Politicians want to stay in power forever, and why they don't cut their pet projects.
It looks to me like you worked with some smart people in the Gov. That's not the problem.
The problem is wasting time and money. How do you implement, gather, and retrieve the info.
Real story. Years ago, my company won a project. Before that, Deloitte, the affluent 3-piece suite BS people, spent 3 years writing thousands of pages of RFP. The client had nothing to show for.
We came in and took all these useless BS and threw them in the garbage. In one year, the client got a working system that saved them a lot of money and people.
This is the difference between what IT can do to a lot of fluff.
Another point. In most occasions, the Gov/State employees and all the way to their managers didn't know, understand, or care too much about the specific rules for their Medicare/Medicaid rules. Healthcare is about 25% of the budget.
From my experience, you need 2 types of employees: the innovators, the brainiancs... and then you need the IT/engineers to implement it and fraud should be a high priority.
The fluff = managers, paper pushers, endless meetings, and repetative tasks should be cut to the bone. Our State/Gov forgot we are in the 21st century.
Anyone who has ever compared Gov/State to the private sector knows that private businesses save a lot more money. It's not debatable.
Lastly, I already posted that my relative, a high-skilled sceintist, in CDC, was asked to slow down by at least 30%. I have never heard that in any private company I worked for.

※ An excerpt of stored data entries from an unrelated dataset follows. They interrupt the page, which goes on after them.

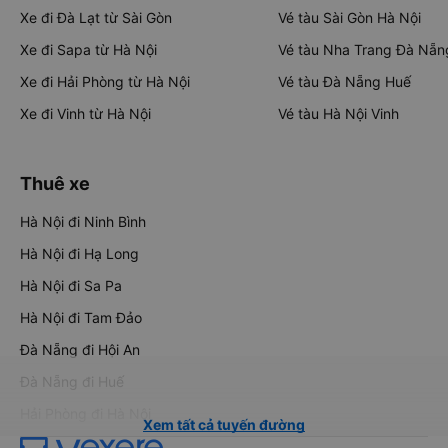
Xe đi Đà Lạt từ Sài Gòn
Vé tàu Sài Gòn Hà Nội
Xe đi Sapa từ Hà Nội
Vé tàu Nha Trang Đà Nẵn
Xe đi Hải Phòng từ Hà Nội
Vé tàu Đà Nẵng Huế
Xe đi Vinh từ Hà Nội
Vé tàu Hà Nội Vinh
Thuê xe
Hà Nội đi Ninh Bình
Hà Nội đi Hạ Long
Hà Nội đi Sa Pa
Hà Nội đi Tam Đảo
Đà Nẵng đi Hội An
Đà Nẵng đi Huế
Hải Phòng đi Hà Nội
Xem tất cả tuyến đường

I say cut the fluff. Gov/State employees should never get the sense of security and long term employment.
Rep. Rich McCormick faced an angry crowd Thursday during a town hall in his Georgia district, where many constituents lashed out at the Republican lawmaker over his support for massive federal layoffs and budget cuts by the Trump administration's Department of Government Efficiency.
Being Roswell is so close to you, I bet you know some of your fellow Republican's in the crowd.
https://x.com/atrupar/status/1892964944632508442?mx=2
Instead of cutting fat, Orange and Musk are cutting bone. It's politically targeted and chaotic.
≠==========
Cutting bone?
According to who? Remember, when a business doesn't function well it's usually the top. These are the people who make the rules and should be fired first.
Funny, how Dems defend these jobs. They care a lot more about these jobs than the real jobs who pay all our taxes which allow the Gov/States to supply our services.
A broligarchy is not what the people wanted.
Are you enjoying watching the angry Republicans at the town halls around the country?
That's the guy we should stand behind.
Is it not astounding that with today's UN vote, Russia finally has won the Cold War, in the same way the South finally has won the Civil War.
What an ending to the postwar Boomer era.
List 5 Things They Did Last Week or Be Fired.
It's a fair easy question to ask. I had to fill out a weekly status report of every assignment and the hours I worked on for over 30 years.
All day long, I heard complaints.
and we keep reading the same old, same old... dictatorship, evil, zero ability..listen to one of your own.